Конечно, это в ряду с другим, необходимым: движением, голосом, обаянием, природными физическими данными, умом, чувством... Они становятся актерами.
В них собрано то, что порознь – у каждого.
Театр с такими актерами, познавшими свободу игры, вряд ли встретишь: "И словно из столетней летаргии – //Очнувшийся сосед мне говорит:// Измученный безумством Мельпомены,//Я в этой жизни жажду только мира;//Уйдем, покуда зрители-шакалы//На растерзанье Музы не пришли!"
Этот поэт оказал на меня поразительное действие: я жил его образами, сверял себя с ними.
Влияние было столь сильным, что я ревновал его ко всему и ко всем, не мог позволить говорить в моем присутствии о нем, только я имел на него право, как на самого себя, я не мог слышать его стихи из чужих уст: в них они были мертвы, только я один мог вдохнуть в них душу, это мое дыхание, мои нервы!
Случались курьезы, я ссорился с людьми из-за права читать Мандельштама, я порывал с теми, кто пытался доказать, что лучше меня знает его, я заставлял слушать себя в течение нескольких часов без перерыва – вся речь его была во мне. Я был им, он был мною, он жил новую жизнь во мне. Когда кто-то другой вмешивался, я отчитывал с гневом: "И в замешательстве уж объявился чтец,//И радостно его приветствовали: просим!"

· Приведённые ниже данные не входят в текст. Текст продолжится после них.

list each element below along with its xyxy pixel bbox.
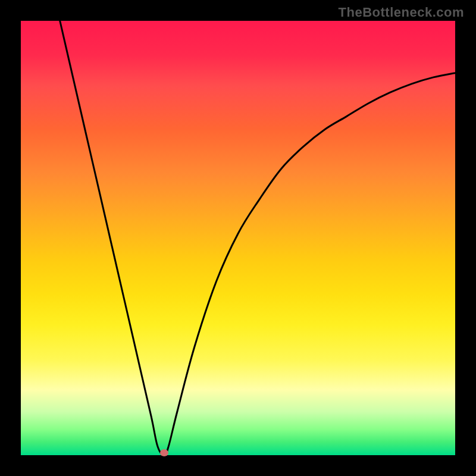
watermark-text: TheBottleneck.com [339, 5, 464, 20]
plot-area [21, 21, 455, 455]
chart-container: TheBottleneck.com [0, 0, 476, 476]
minimum-marker [160, 449, 168, 456]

С каждым днем я возводил поэта на такие высоты, недостижимые высоты, что в моих глазах он превратился во всевластного гения, свет его поэзии как свет маяка... Нет, это гладкое, неудачное сравнение. Да и вообще, его я ни с кем и ни с чем не мог сравнить. Это было все. Он был всем. И я был им.
Я уподабливался, я жил его жизнью, я смотрел его глазами, я слушал его слухом, я пел его голосом: "Есть иволги в лесах, и гласных долгота..."
Я не знал, во что это выльется, если бы я не освобождался. Наше расставание подобно рифме, как расстоянию, взгляду издалека. Не вообще, но со счастливо найденной точки.
От такого расставания-расстояния становилось легче и ему и мне.
Сейчас скажу красиво: я начал постигать свободу игры.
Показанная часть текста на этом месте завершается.